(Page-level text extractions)
***

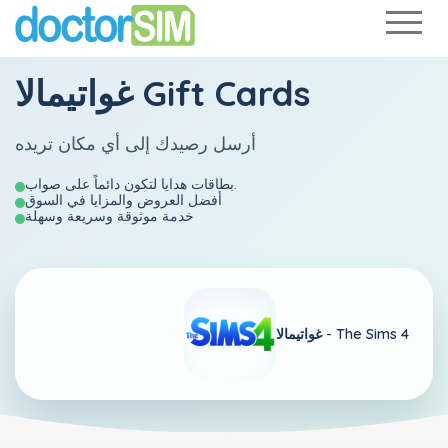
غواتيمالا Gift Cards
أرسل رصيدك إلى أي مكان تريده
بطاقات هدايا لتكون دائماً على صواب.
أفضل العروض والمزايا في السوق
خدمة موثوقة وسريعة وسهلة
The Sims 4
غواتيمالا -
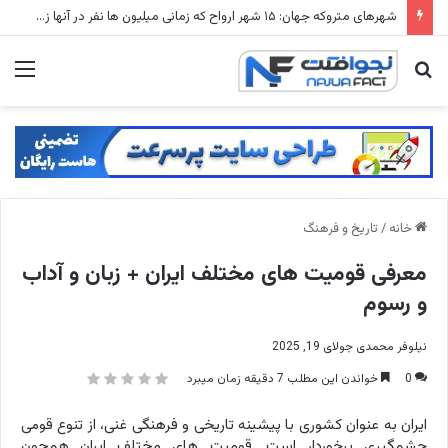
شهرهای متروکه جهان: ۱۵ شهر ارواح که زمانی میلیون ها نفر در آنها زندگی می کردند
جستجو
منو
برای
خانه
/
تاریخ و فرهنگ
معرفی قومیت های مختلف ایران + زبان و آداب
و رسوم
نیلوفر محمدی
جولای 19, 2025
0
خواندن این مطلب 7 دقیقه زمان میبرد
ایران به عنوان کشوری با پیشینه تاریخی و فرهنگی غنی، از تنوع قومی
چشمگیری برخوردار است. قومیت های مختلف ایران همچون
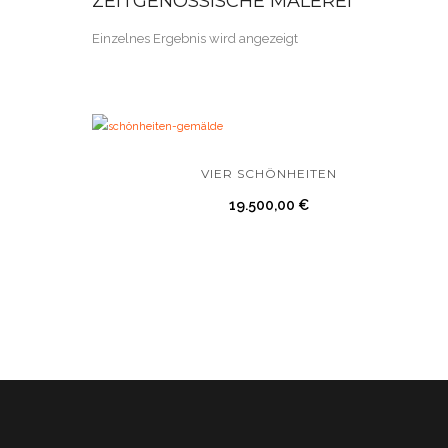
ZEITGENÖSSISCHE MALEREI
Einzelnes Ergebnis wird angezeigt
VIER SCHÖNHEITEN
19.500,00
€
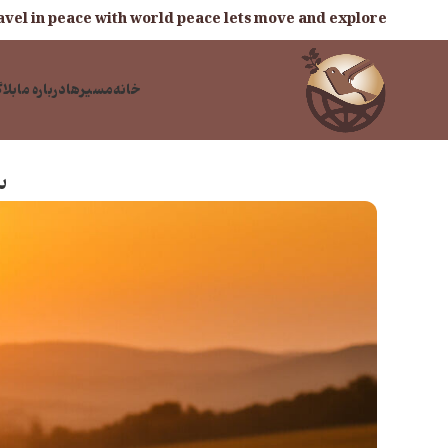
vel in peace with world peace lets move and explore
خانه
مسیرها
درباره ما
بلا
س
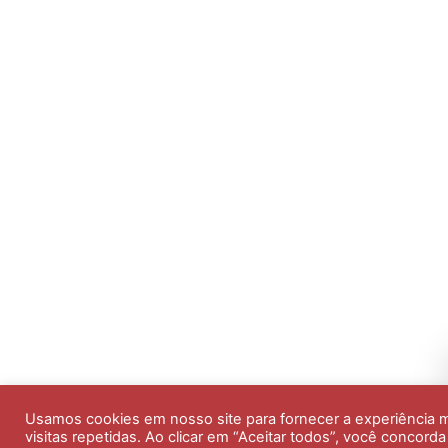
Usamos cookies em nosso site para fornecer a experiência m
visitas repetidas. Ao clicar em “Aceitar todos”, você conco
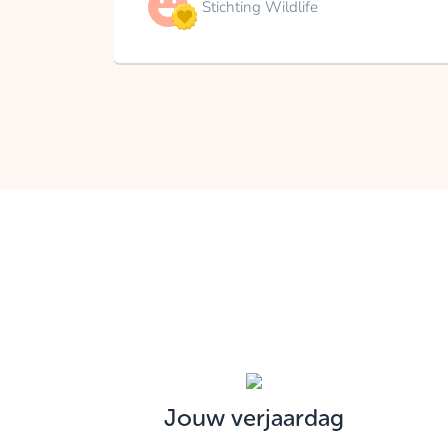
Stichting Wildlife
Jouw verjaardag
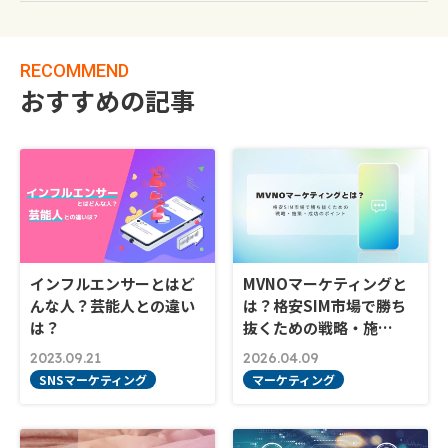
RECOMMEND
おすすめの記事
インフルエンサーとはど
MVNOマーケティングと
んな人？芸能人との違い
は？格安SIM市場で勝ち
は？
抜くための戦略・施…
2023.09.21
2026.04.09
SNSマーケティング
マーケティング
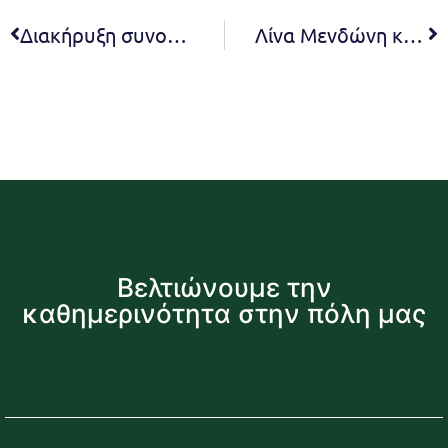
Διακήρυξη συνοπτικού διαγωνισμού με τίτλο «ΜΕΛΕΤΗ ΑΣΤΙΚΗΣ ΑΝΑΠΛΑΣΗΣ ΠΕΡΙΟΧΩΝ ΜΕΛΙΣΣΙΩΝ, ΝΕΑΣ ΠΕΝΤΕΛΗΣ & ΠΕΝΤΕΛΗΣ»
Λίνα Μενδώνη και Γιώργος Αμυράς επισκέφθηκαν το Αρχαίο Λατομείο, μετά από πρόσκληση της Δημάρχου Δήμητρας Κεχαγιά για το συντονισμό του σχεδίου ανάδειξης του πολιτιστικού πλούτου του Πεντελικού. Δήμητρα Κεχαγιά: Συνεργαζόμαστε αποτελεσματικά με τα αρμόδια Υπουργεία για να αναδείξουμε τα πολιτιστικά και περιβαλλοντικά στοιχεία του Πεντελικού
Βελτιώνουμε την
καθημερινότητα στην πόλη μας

***

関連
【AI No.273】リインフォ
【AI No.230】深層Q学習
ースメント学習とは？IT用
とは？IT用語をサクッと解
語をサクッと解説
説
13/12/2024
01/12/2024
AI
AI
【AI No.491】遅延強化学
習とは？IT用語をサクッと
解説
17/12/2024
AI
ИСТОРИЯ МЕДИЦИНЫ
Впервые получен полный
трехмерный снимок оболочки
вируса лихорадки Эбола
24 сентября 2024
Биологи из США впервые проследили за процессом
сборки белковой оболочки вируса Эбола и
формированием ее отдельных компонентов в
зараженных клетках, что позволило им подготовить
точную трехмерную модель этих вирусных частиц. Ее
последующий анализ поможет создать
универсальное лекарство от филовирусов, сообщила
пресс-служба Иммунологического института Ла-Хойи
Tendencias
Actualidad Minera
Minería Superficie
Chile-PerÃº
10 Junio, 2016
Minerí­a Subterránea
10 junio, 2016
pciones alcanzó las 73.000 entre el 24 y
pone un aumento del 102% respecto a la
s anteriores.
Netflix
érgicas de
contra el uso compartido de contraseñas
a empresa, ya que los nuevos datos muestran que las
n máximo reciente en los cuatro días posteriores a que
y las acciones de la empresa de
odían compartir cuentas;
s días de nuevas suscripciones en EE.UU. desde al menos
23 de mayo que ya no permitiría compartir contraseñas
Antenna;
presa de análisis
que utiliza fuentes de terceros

***

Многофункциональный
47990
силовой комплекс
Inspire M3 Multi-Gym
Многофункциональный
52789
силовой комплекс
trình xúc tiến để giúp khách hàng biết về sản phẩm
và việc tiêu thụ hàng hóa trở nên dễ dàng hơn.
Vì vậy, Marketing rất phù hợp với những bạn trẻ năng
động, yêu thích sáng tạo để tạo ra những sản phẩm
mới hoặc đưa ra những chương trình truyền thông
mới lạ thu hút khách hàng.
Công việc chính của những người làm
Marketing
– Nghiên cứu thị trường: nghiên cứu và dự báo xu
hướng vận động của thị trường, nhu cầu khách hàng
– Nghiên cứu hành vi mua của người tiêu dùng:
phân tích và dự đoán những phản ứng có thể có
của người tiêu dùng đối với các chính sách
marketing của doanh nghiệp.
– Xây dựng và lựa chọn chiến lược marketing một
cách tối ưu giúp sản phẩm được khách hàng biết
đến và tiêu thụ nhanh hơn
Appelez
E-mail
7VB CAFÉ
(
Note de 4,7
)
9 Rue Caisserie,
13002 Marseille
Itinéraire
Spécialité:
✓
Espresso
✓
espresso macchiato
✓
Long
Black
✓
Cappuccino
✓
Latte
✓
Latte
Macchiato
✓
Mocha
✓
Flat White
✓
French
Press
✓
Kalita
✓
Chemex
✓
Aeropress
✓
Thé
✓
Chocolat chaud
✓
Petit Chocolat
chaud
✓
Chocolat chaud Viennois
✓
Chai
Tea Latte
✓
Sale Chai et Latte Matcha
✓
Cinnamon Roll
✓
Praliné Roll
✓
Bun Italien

***

# WHAT THE EXERCISE ASKS
Reproduce, exactly as they stand in the data above, the lines from the one that holds "ースメント学習とは？IT用" to the one that holds "que utiliza fuentes de terceros", inclusive.

# ANSWER BOX
ースメント学習とは？IT用
とは？IT用語をサクッと解
語をサクッと解説
説
13/12/2024
01/12/2024
AI
AI
【AI No.491】遅延強化学
習とは？IT用語をサクッと
解説
17/12/2024
AI
ИСТОРИЯ МЕДИЦИНЫ
Впервые получен полный
трехмерный снимок оболочки
вируса лихорадки Эбола
24 сентября 2024
Биологи из США впервые проследили за процессом
сборки белковой оболочки вируса Эбола и
формированием ее отдельных компонентов в
зараженных клетках, что позволило им подготовить
точную трехмерную модель этих вирусных частиц. Ее
последующий анализ поможет создать
универсальное лекарство от филовирусов, сообщила
пресс-служба Иммунологического института Ла-Хойи
Tendencias
Actualidad Minera
Minería Superficie
Chile-PerÃº
10 Junio, 2016
Minerí­a Subterránea
10 junio, 2016
pciones alcanzó las 73.000 entre el 24 y
pone un aumento del 102% respecto a la
s anteriores.
Netflix
érgicas de
contra el uso compartido de contraseñas
a empresa, ya que los nuevos datos muestran que las
n máximo reciente en los cuatro días posteriores a que
y las acciones de la empresa de
odían compartir cuentas;
s días de nuevas suscripciones en EE.UU. desde al menos
23 de mayo que ya no permitiría compartir contraseñas
Antenna;
presa de análisis
que utiliza fuentes de terceros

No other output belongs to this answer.